Nella mattanza palermitana, appena nove giorni dopo l’omicidio di Montana, la mafia uccise il vice dirigente della squadra mobile Ninni Cassarà, 38 anni, e l’agente Roberto Antiochia, 23 anni. Riuscì a scampare all’attentato un secondo agente della scorta, Natale Mondo, che verrà assassinato nel 1988.
Se qualcosa è cambiato è merito della coscienza civile
Una fotografia dell’epoca mostra la moglie di Cassarà, Laura Iacovoni, seduta sulle scale con a fianco il corpo esanime del marito. Qualche minuto prima, dal balcone di casa, aveva assistito insieme alla figlia alla sparatoria. Antiochia tentò di fare da scudo per consentire al superiore di fuggire, ma la raffica di colpi esplosi con fucili d’assalto non lasciò scampo a nessuno. Qualche tempo fa lavialibera ha dedicato un articolo alla madre di Roberto, Saveria Antiochia, che fino all’ultimo dei suoi giorni si è impegnata con estrema tenacia a tenere viva la memoria del figlio. È anche grazie a lei che nel 1995 è nata Libera.

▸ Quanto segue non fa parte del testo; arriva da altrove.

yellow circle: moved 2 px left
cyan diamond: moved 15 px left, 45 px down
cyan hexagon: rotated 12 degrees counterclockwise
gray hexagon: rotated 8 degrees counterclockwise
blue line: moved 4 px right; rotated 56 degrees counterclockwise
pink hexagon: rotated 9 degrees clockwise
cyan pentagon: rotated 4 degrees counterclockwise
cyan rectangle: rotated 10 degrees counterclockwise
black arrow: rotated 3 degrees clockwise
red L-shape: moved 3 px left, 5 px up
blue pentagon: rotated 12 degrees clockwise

Il giorno che uccisero Cassarà, Antiochia tentò di fare da scudo e permettere al superiore di fuggire, ma la raffica di colpi non lasciò scampo a nessuno
Proprio come Montana, Cassarà era un obiettivo dei boss, soprattutto per aver stilato il “rapporto 162” contenente l’organigramma di Cosa nostra, la cui struttura fino ad allora era sconosciuta. “Ninni sapeva bene che avrebbero potuto ucciderlo. Quando in compagnia di Paolo Borsellino si recò a Porticello, dove avevano sparato a Montana, Ninni disse che erano cadaveri che camminavano, una frase poi ripresa dallo stesso Borsellino. Nonostante il rischio altissimo, aveva scelto di andava avanti, motivava la sua squadra, li rendeva partecipi di tutto. Erano quasi felici di dare la vita per la Patria”. Chiamarla Patria al posto di Stato non è casuale. “C’è chi remò contro. Mio fratello, Montana e tanti altri furono volutamente lasciati da soli, senza nessuno che li proteggesse”.

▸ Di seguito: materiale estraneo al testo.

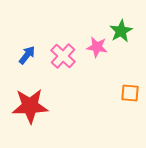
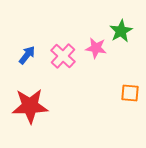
pink star: moved 1 px left, 1 px down
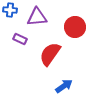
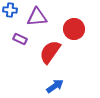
red circle: moved 1 px left, 2 px down
red semicircle: moved 2 px up
blue arrow: moved 9 px left
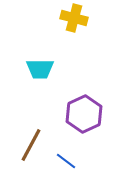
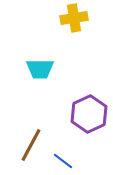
yellow cross: rotated 24 degrees counterclockwise
purple hexagon: moved 5 px right
blue line: moved 3 px left
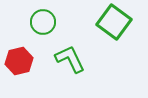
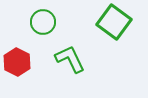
red hexagon: moved 2 px left, 1 px down; rotated 20 degrees counterclockwise
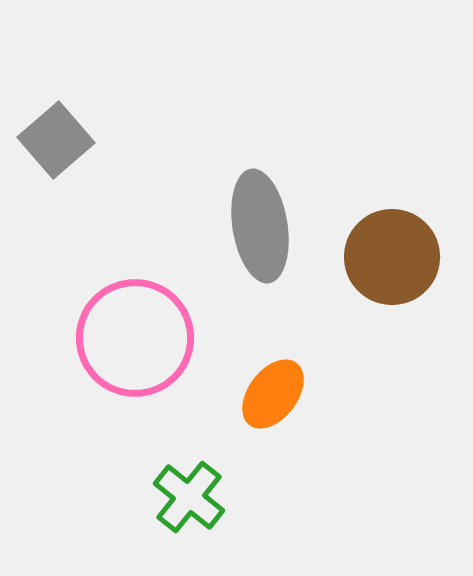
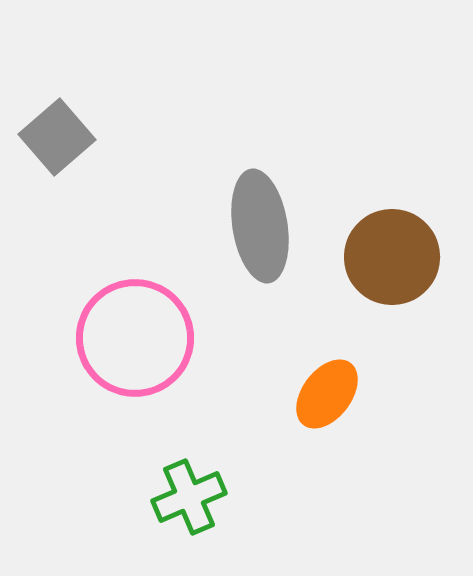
gray square: moved 1 px right, 3 px up
orange ellipse: moved 54 px right
green cross: rotated 28 degrees clockwise
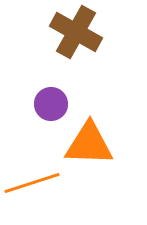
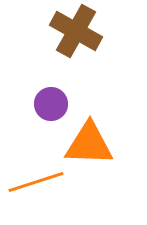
brown cross: moved 1 px up
orange line: moved 4 px right, 1 px up
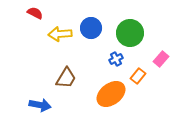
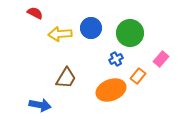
orange ellipse: moved 4 px up; rotated 16 degrees clockwise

“In quegli anni c’è chi remò contro. Mio fratello, Montana e tanti altri furono volutamente lasciati da soli, senza nessuno che li proteggesse”, dice Rosalba Cassarà
Fu grazie alle indagini portate avanti anche da Cassarà, coordinate dal giudice Giovanni Falcone, che nel 1986 si arriverà al maxiprocesso di Palermo. Senza dimenticare la retata del 29 settembre 1984, che portò alla cattura di centinaia di ricercati. “Mio fratello riuscì a instaurare una collaborazione proficua con i carabinieri e sentiva costantemente i confidenti, in un tempo in cui non esisteva ancora la figura del pentito. Ricordo che prendeva la macchina di mio padre, cambiava la targa e partiva. Per anni chiese invano un computer perché la tecnologia avrebbe accelerato le indagini, ne parlò anche agli amici più cari, ma il computer arrivò solo dopo la sua morte. Era un capo particolare, molto vicino ai suoi ragazzi, non mandava nessuno a fare i pedinamenti, li faceva lui stesso”.

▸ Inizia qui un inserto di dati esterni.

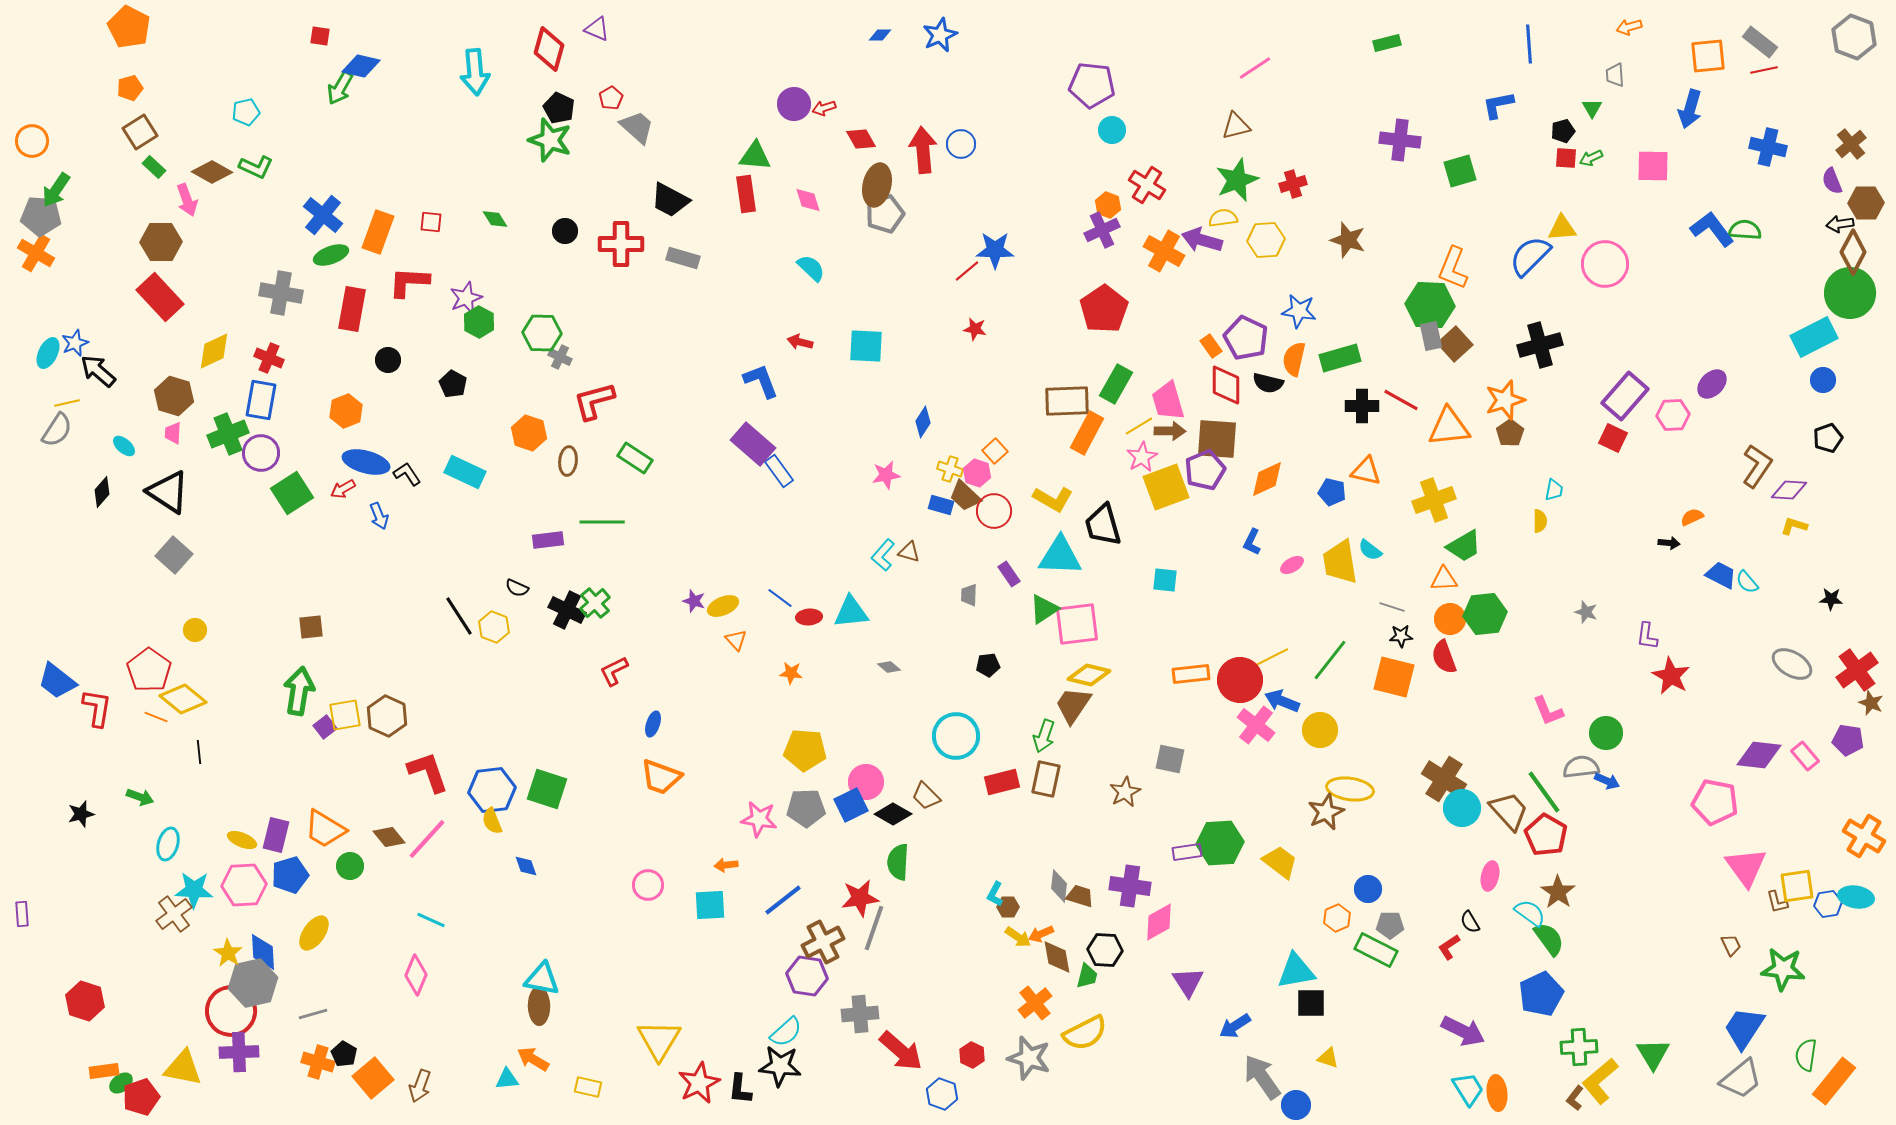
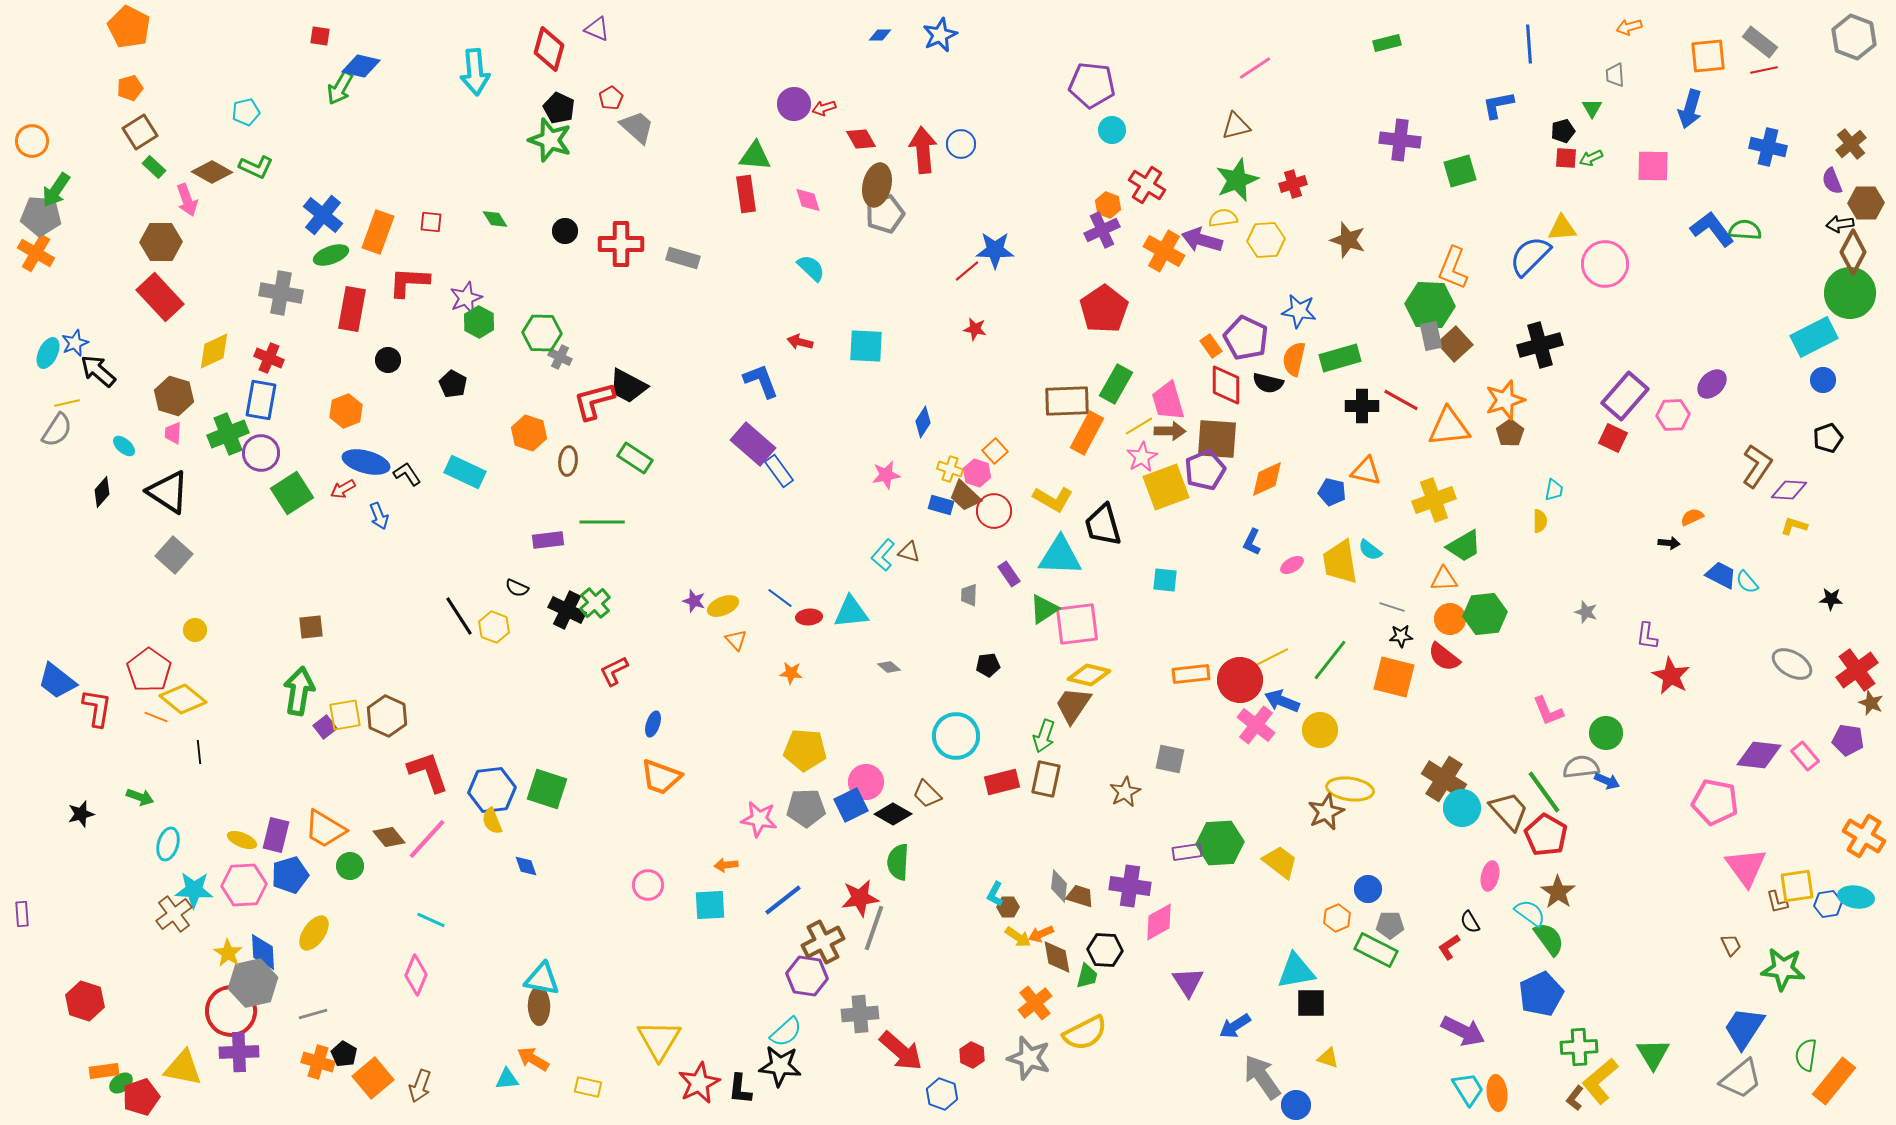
black trapezoid at (670, 200): moved 42 px left, 186 px down
red semicircle at (1444, 657): rotated 32 degrees counterclockwise
brown trapezoid at (926, 796): moved 1 px right, 2 px up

La borghesia mafiosa e la zona grigia
Oggi, quarant’anni dopo, di Cassarà rimane il ricordo di un uomo coraggioso e un dolore mai sopito. “Quello non andrà mai via, la morte di Ninni ha cambiato le nostre vite, ma nel frattempo abbiamo dato senso a questo dolore. Mio fratello non c’è più, ma continuiamo a raccontare la sua storia e in un certo senso è come se fosse rimasto sempre accanto a noi”.